=== Recorded data ===
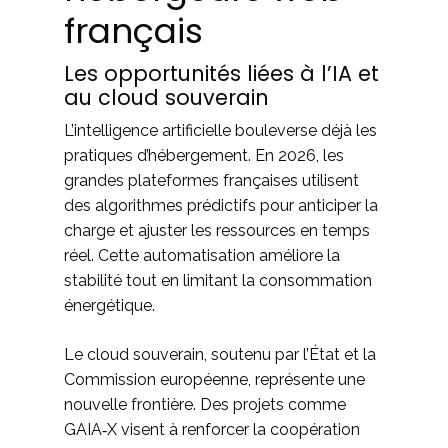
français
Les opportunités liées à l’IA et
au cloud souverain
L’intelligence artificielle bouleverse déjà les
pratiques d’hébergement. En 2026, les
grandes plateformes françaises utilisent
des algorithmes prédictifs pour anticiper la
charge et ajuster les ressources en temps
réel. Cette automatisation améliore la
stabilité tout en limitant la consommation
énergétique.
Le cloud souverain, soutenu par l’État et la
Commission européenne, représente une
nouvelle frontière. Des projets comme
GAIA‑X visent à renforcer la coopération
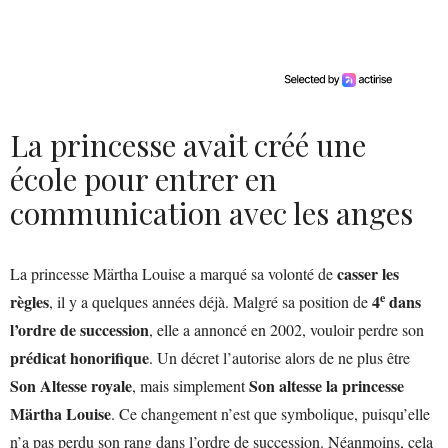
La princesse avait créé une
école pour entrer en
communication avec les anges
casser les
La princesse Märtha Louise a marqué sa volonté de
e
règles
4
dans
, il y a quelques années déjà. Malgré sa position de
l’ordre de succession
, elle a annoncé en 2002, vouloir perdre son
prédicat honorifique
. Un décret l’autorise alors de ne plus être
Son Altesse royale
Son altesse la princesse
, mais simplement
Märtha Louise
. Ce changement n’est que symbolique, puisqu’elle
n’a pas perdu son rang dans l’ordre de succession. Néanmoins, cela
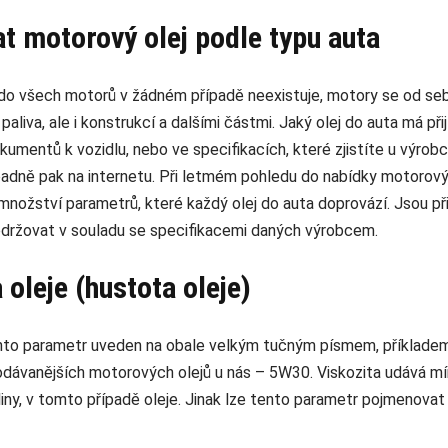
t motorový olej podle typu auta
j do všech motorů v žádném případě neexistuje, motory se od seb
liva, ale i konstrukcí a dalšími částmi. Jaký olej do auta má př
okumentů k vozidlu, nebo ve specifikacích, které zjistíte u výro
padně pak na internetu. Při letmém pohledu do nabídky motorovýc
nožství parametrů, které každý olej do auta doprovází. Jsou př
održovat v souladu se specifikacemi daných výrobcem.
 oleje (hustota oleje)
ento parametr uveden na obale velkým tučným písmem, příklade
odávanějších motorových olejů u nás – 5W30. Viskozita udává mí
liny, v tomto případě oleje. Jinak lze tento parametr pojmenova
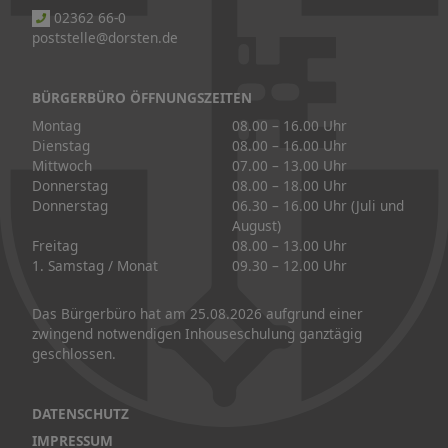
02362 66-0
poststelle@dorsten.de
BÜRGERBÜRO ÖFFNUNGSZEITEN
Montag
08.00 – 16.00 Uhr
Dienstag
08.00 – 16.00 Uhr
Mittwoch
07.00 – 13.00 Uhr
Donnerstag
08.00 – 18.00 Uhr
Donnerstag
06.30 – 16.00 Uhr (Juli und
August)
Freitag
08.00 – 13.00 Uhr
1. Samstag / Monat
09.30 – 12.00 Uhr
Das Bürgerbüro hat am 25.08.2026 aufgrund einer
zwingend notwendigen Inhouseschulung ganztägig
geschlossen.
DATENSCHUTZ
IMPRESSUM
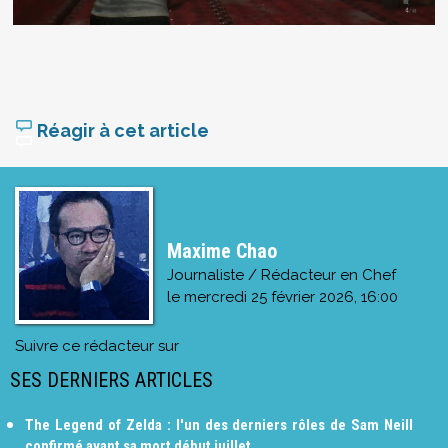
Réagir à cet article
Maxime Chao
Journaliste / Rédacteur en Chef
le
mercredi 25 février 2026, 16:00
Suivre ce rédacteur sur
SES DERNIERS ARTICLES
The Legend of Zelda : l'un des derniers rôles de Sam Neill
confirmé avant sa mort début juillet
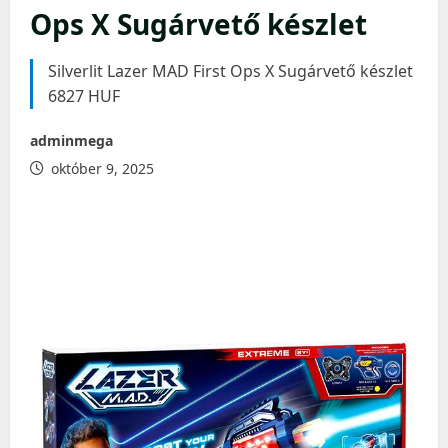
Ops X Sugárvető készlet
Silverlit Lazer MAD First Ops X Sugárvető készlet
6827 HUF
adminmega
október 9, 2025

=== Task prompt ===
Nothing but the lines from the one with "poststelle@dorsten.de" through the end of the entries above, both included, should be set down, exactly and without pictures.

=== Answer section ===
poststelle@dorsten.de
BÜRGERBÜRO ÖFFNUNGSZEITEN
Montag
08.00 – 16.00 Uhr
Dienstag
08.00 – 16.00 Uhr
Mittwoch
07.00 – 13.00 Uhr
Donnerstag
08.00 – 18.00 Uhr
Donnerstag
06.30 – 16.00 Uhr (Juli und
August)
Freitag
08.00 – 13.00 Uhr
1. Samstag / Monat
09.30 – 12.00 Uhr
Das Bürgerbüro hat am 25.08.2026 aufgrund einer
zwingend notwendigen Inhouseschulung ganztägig
geschlossen.
DATENSCHUTZ
IMPRESSUM
Réagir à cet article
Maxime Chao
Journaliste / Rédacteur en Chef
le
mercredi 25 février 2026, 16:00
Suivre ce rédacteur sur
SES DERNIERS ARTICLES
The Legend of Zelda : l'un des derniers rôles de Sam Neill
confirmé avant sa mort début juillet
Ops X Sugárvető készlet
Silverlit Lazer MAD First Ops X Sugárvető készlet
6827 HUF
adminmega
október 9, 2025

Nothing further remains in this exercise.